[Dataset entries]
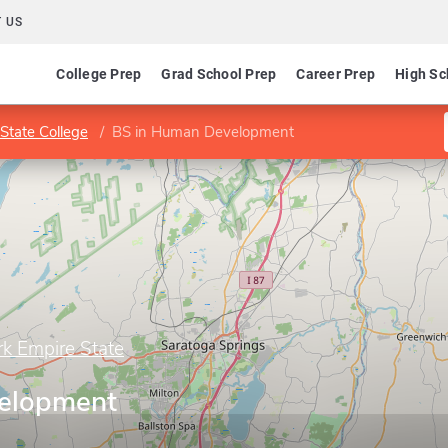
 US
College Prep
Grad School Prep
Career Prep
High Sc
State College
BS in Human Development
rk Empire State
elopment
* * *
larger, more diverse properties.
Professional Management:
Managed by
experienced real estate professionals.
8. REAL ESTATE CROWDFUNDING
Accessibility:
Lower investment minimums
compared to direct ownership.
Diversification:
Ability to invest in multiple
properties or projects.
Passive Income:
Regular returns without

What is expected:
For each line of the data that has the word "Prep", report that line.

Result of this exercise:
College Prep
Grad School Prep
Career Prep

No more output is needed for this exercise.